**ASSIGNED TASK:** In the material below, print every line exactly and omit the pictures.

**DATA PROVIDED:**
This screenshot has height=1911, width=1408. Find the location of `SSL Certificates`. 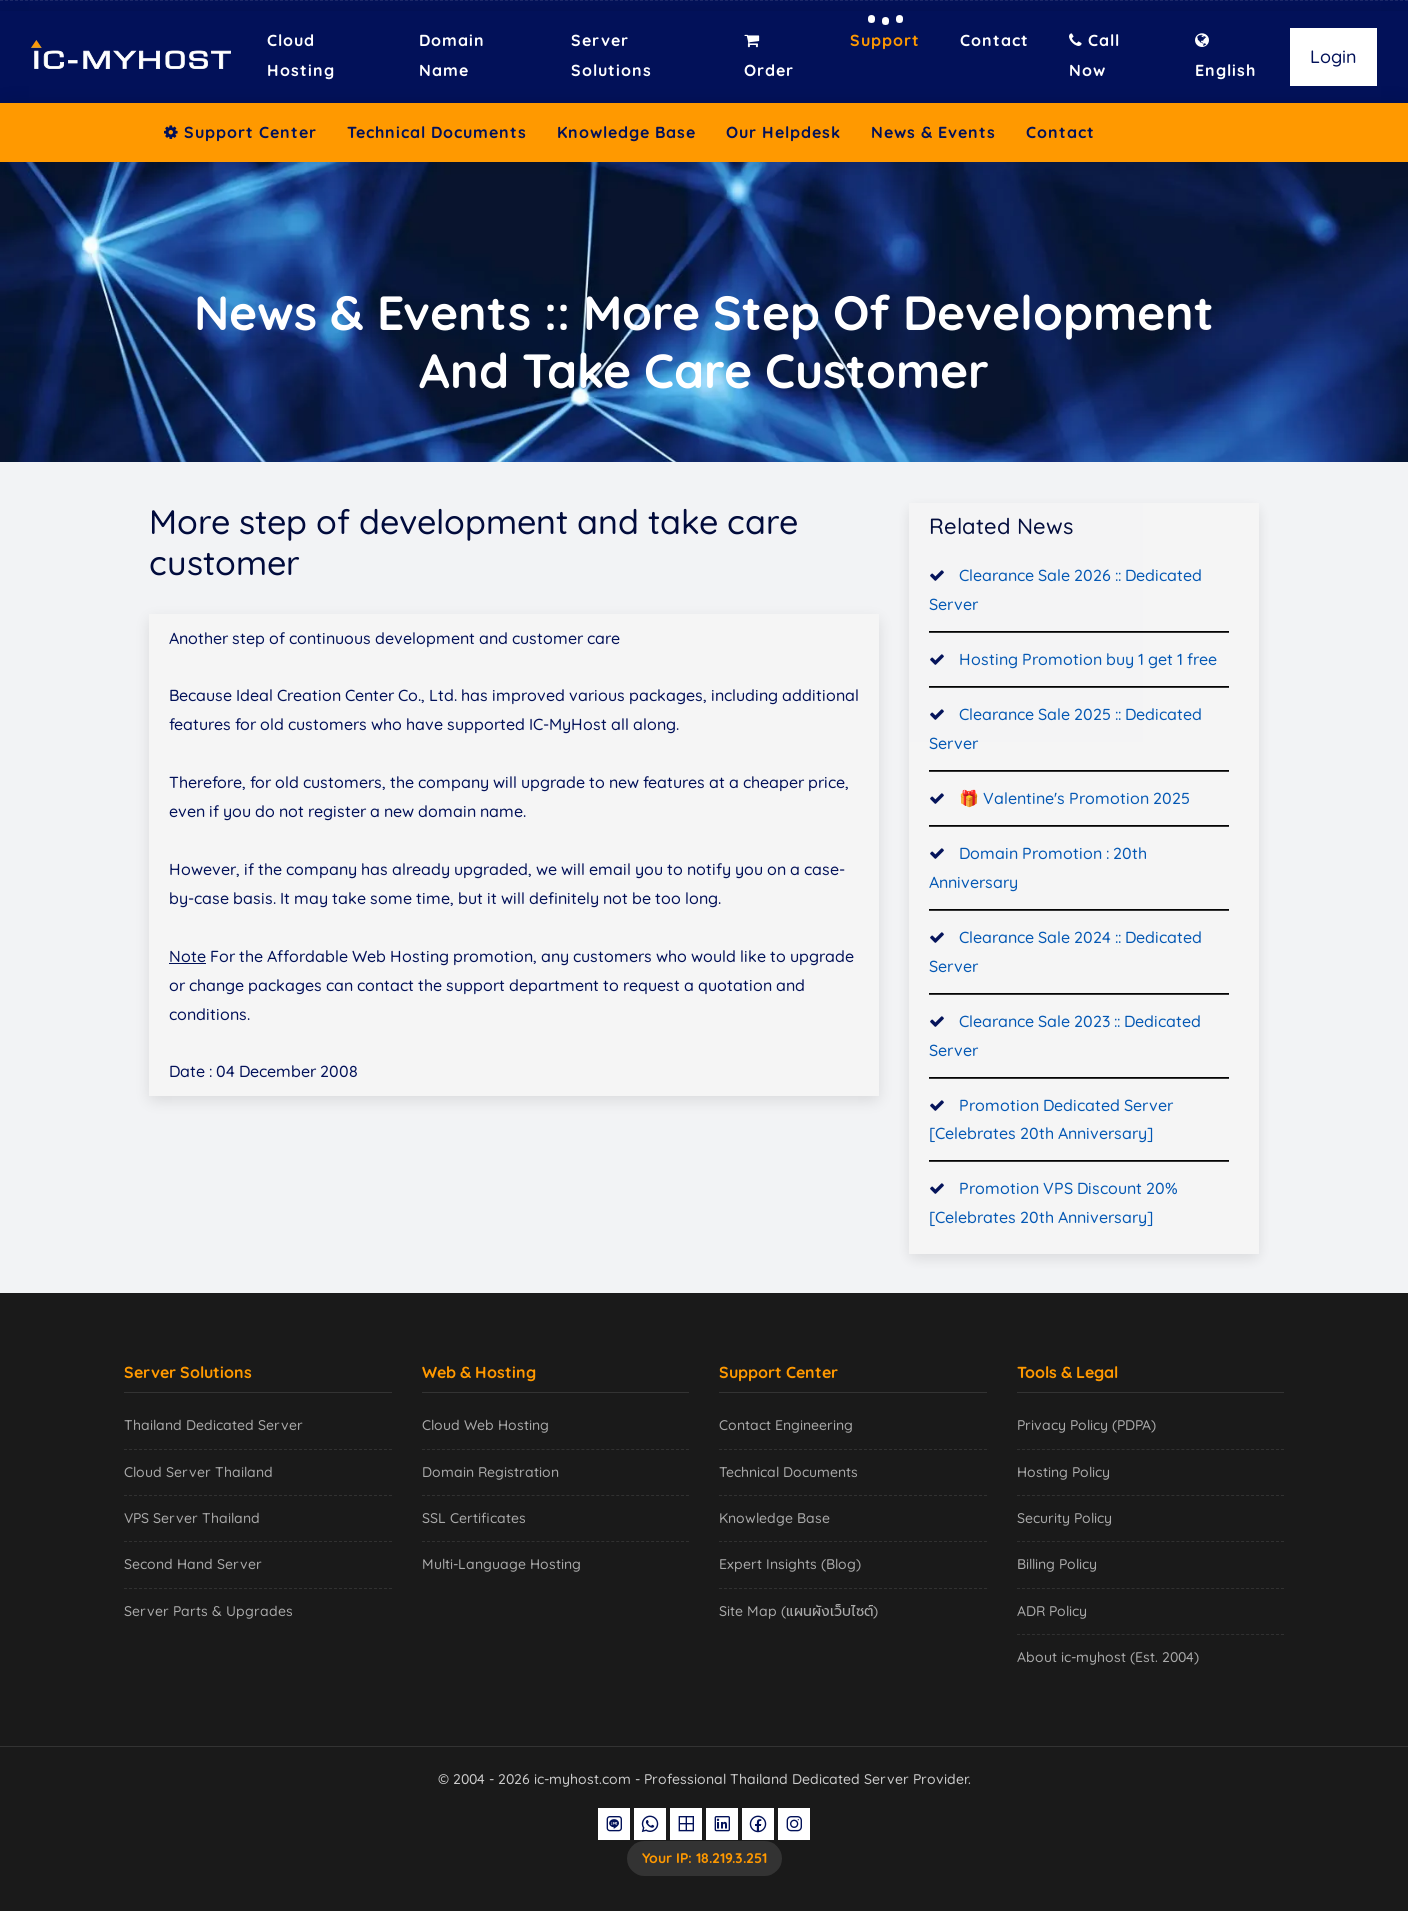

SSL Certificates is located at coordinates (474, 1518).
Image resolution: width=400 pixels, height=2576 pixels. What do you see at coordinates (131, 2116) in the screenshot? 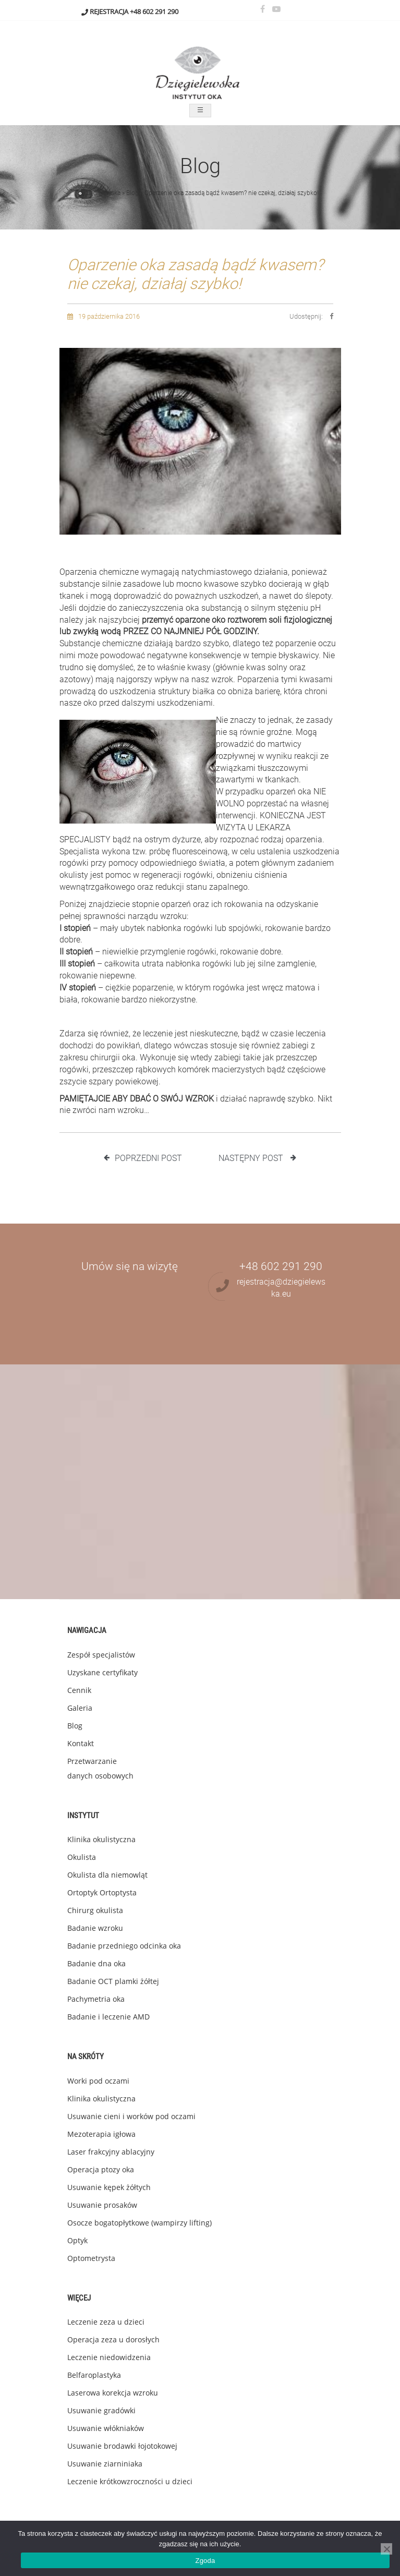
I see `Usuwanie cieni i worków pod oczami` at bounding box center [131, 2116].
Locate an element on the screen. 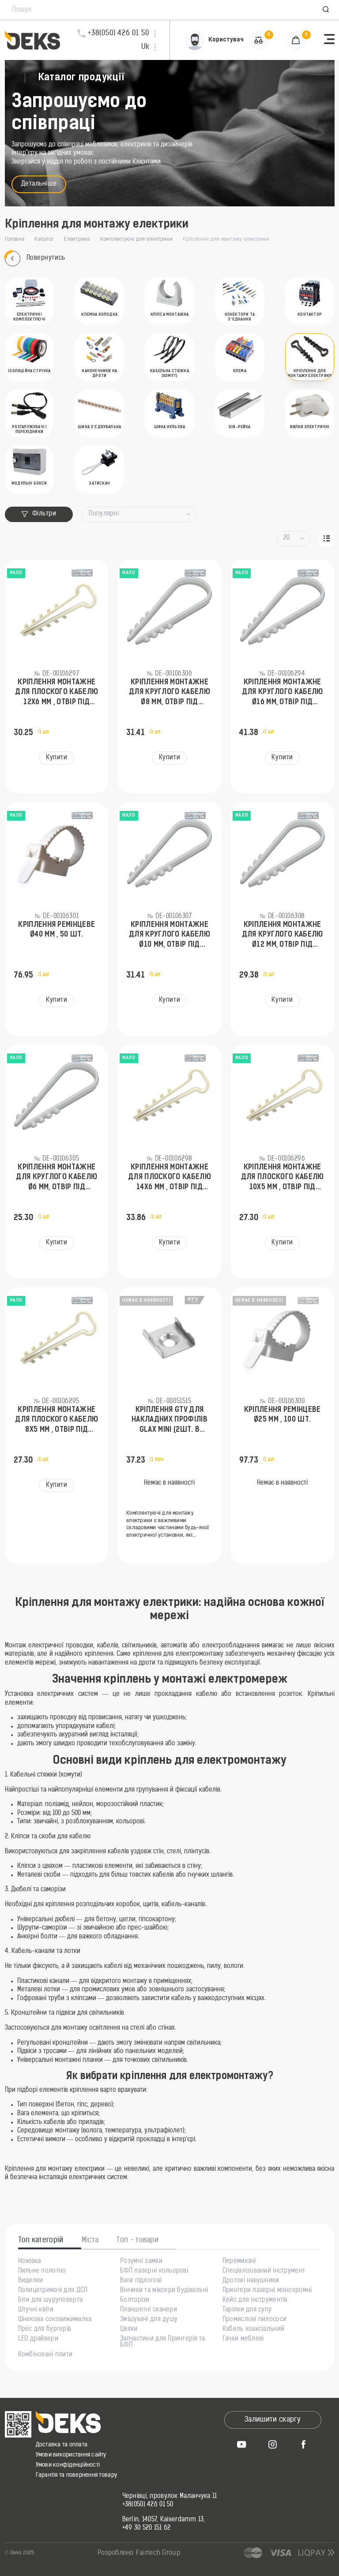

**RESPONSE BELOW:**
This screenshot has height=1911, width=1408. Find the location of `SSL Certificates`. 

SSL Certificates is located at coordinates (474, 1518).
Image resolution: width=400 pixels, height=2576 pixels. What do you see at coordinates (131, 2116) in the screenshot? 
I see `Usuwanie cieni i worków pod oczami` at bounding box center [131, 2116].
Locate an element on the screen. 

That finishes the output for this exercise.